Note that each map shown in Figure 2 could be implemented by an EPN of multiple EPAs. This might be done for efficiency by distributing the processing over many EPAs. So, there may be many more EPAs than are shown in the figure.
Figure 3. Structure of an EPN for a global view from multiple locations
Figure 3 shows an EPN that is designed to give a global world view of the event activity in an international enterprise. The event hierarchy must abstract and merge the events flowing through the IT layers of four geographically separated monitoring sites. Each site has a local EPN that adapts and abstracts the events flowing into that site. The events flowing out of the local EPNs are merged into a single event stream. The oval EPA’s represent maps that simply merge their input events into a single output event stream. The global view might enable detection of a distributed denial-of-service attack in progress, or a statistical view of categories of IT traffic (e-mail, web access, Telnet and so on) in a global enterprise with multiple gateways to the Internet.
Conclusion
When analytics on streaming event data is used to support better business decisions, it is often helpful to organize the information into logical event abstraction hierarchies. To implement event hierarchies, developers should design and build EPAs and EPNs that perform the appropriate sequence of calculations.

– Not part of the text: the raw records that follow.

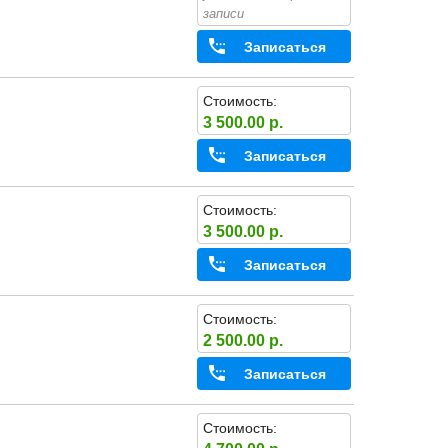
записи
Записаться
Стоимость:
3 500.00 р.
Записаться
Стоимость:
3 500.00 р.
Записаться
Стоимость:
2 500.00 р.
Записаться
Стоимость: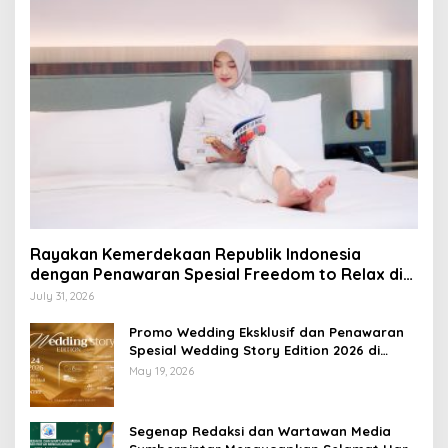
Rayakan Kemerdekaan Republik Indonesia
dengan Penawaran Spesial Freedom to Relax di
Holiday Inn Lampung Bukit Randu
July 31, 2026
Promo Wedding Eksklusif dan Penawaran
Spesial Wedding Story Edition 2026 di
Swiss-Belhotel Lampung
May 19, 2026
Segenap Redaksi dan Wartawan Media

The implementation paradigm described in this article can be used as a standard way to design and develop complex-event processing systems. This would reduce the costs associated with exchanging information and improve collaboration between developers in the same organization and in its partners. To be sure, event hierarchies that are designed by separate development teams will not be able to automatically interoperate unless maps between the differing event definitions and between the two hierarchies are developed. Issues relating to compatible software may arise. However, using a common paradigm makes it easier to build gateways between applications that need to exchange events. Furthermore, the skills used in one project can be transferred to another project that uses a different event stream processing (ESP) platform software product to solve a different business problem if both projects use the same set of principles described here.